Fragmento de la conversación entre Rafael Caro Quintero y la periodista Anabel Hernández.
ANABEL HERNÁNDEZ
18 JUL 2022 - 14:51 CDT
Tomado de El PAÍS
Durante los nueve años que Rafael Caro Quintero vivió en la clandestinidad, prófugo de la justicia, me reuní con él cuatro veces en cuatro locaciones diferentes en el Triángulo Dorado. La misma zona de la voluptuosa Sierra Madre Occidental que fue su techo y lecho en sus años de fugitivo y donde terminó siendo detenido por la Secretaría de Marina el 15 de julio pasado, justo seis años después de nuestro primer encuentro.
Sobre su rocambolesca personalidad como líder del otrora poderoso cartel de Guadalajara, su innovadora visión criminal en la siembra de marihuana y su violencia salvaje se habían escrito cientos de páginas e informes, pero conocerlo frente a frente en un intenso intercambio de preguntas y respuestas sin condiciones era otra cosa.

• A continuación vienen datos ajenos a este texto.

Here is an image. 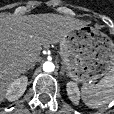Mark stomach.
<instances>
[{
  "label": "stomach",
  "mask_w": 114,
  "mask_h": 114,
  "mask_svg": "<svg viewBox=\"0 0 114 114\" xmlns=\"http://www.w3.org/2000/svg\"><path fill=\"white\" fill-rule=\"evenodd\" d=\"M60 56L73 80L89 84L114 68V43L104 32L84 25L60 42Z\"/></svg>",
  "instance_id": "stomach-1"
}]
</instances>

Pese a que la DEA ofrecía por su cabeza una recompensa de cinco millones de dólares —que después ascendió a 20 millones— era una ocasión sin precedentes hablar con un super boss del narcotráfico: de sus inicios en el mundo criminal, su época de mayor poder; del homicidio del agente de la DEA Enrique Camarena, ocurrido en 1985; de Dios, el amor, la familia y la muerte.
El último de los cuatro encuentros ocurrió a principios de enero de 2018, cuando finalizaba el sexenio de Enrique Peña Nieto y el entonces candidato de izquierda a la presidencia, Andrés Manuel López Obrador, quien iba adelante en las preferencias electorales, planteó un programa de amnistía para personas dedicadas al narcotráfico.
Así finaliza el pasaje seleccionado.